Impressionist Decorations: National Gallery to hold first exhibition on interiors by Monet, Manet and Degas

© The National Gallery, London
© The National Gallery, London

Three of Monet’s most spectacular large water lily paintings will form the centrepiece of a blockbuster show on Impressionism at the National Gallery.

Impressionist Decorations: The Birth of Modern Décor is the gallery’s first exhibition to focus on the objects and interiors the artists created.

As well as works on canvas, it will include other decorative items such as tapestries, ceramics and fans by figures such as Monet, Renoir and Pissarro.

More than 80 works by masters including Degas, Mary Cassatt, Cézanne, Manet and Gustave Caillebotte are also included, many on loan from major international collections such as the Musée d’Orsay in Paris, the John Paul Getty Museum in Los Angeles, the Art Gallery of Ontario, Toronto and the Dallas Museum of Art.

Organised by the National Gallery and the Musées d’Orsay et de l’Orangerie in Paris, the exhibition will cover five decades of Impressionism, ranging from the 1860s to the 1920s.

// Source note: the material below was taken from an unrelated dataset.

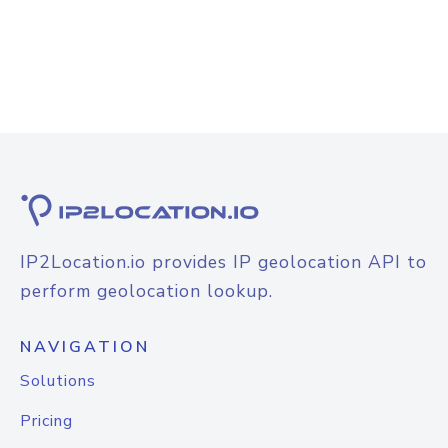
IP2Location.io provides IP geolocation API to
perform geolocation lookup.
NAVIGATION
Solutions
Pricing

The gallery is banking on Monet’s pulling power to draw the crowds after the devastating impact of the pandemic on this year’s exhibitions. A 1999 Monet retrospective at the Royal Academy became the most popular art exhibition in British history, welcoming a record-breaking 813,000 visitors over three months. The RA even brought in 24-hour opening to cope with demand.

In 2015, his Water Lilies series were voted the nation’s favourite paintings, ahead of The Hay Wain by Constable and van Gogh’s Sunflowers.

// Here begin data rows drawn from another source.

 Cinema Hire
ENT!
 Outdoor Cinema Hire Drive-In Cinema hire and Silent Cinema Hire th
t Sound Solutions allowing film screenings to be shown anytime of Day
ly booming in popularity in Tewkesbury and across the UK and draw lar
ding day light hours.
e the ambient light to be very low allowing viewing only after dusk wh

The show, which will open in September 2021, aims to show how the Impressionists produced ornamental works as well as the plein-air canvases painted outdoors for which they are most celebrated today.

It will include objects such as Pissarro’s small tiles and items linked to the development of Monet’s colossal Water Lilies works which he called his “grandes décorations”.

Visitors will be able to experience a largely unexplored facet of the Impressionists’ work, which experts believe helped in the development of their most famous paintings.

The gallery said the Impressionists initially created the works in the hope of earning a living, then as a springboard for their careers, through which they redefined the fundamental idea of decoration and the “decorative”.

The exhibition will come to the National Gallery from the Musée d’Orsay, where it will be on display from April next year.